&& and || are C ++ very special operator, && and || built to achieve a short-circuit rules, operator overloading rely on overloading to complete operand as a function of transmission parameters, C ++ function parameters will be evaluated, not short-circuit the rules. And so it will not reload logic or logic in general.
Here with a case to analyze why do not overload or logic and logic.
#include <stdio.h>
class Test8
{
public:
Test8(int a)
{
m_a = a;
}
bool operator&&(Test8 &obj)
{
return (m_a && obj.m_a);
}
private:
int m_a;
};
int main()
{
Test8 a(10), b(0), c(30);
b && (a = c);
printf("a = %d, b = %d, c = %d\n", a, b, c);
return 0;
}Overloaded function can be logically and operation, there is no effect on the results, but we can not simulate the real logical process and the implementation of the above program, if not overloaded && use, but simply the digital computing, that is defining integral data a = 10, b = 0, c = 30; operation then b && (a = c), the result in this case is b = 0, a = 10, c = 30; apparent later assignment a = c is not performed, the principle of which is short-circuited with built-in logic, as before is 0 && is, on the end not perform the following operations;
whereas if overloaded functions, an object is && operation, At this time, the result is a = 30, b = 0, c = 30, can be found behind the assignment is carried out, and why?

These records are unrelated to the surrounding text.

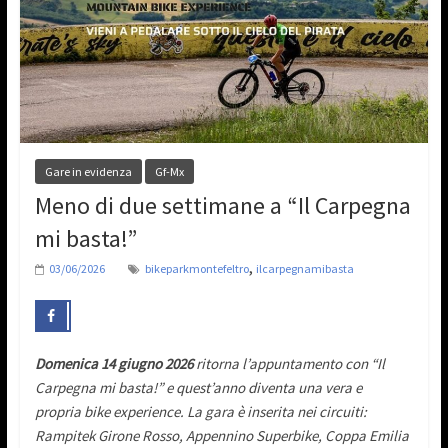
Gare in evidenza
Gf-Mx
Meno di due settimane a “Il Carpegna
mi basta!”
,
03/06/2026
bikeparkmontefeltro
ilcarpegnamibasta
Domenica 14 giugno 2026
ritorna l’appuntamento con “Il
Carpegna mi basta!” e quest’anno diventa una vera e
propria bike experience.
La gara è inserita nei circuiti:
Rampitek Girone Rosso, Appennino Superbike, Coppa Emilia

We know, && is overloaded by overloading to complete operand as a function of transmission parameters, then the above b && (a = c) can be rewritten as the operation b.operator && (a = c)
it is clear that the process does not there will be a short circuit principle. So overloaded && && operator is not operating in the true sense, the same || operator is like this, do not overload && and || operators under the normal circumstances.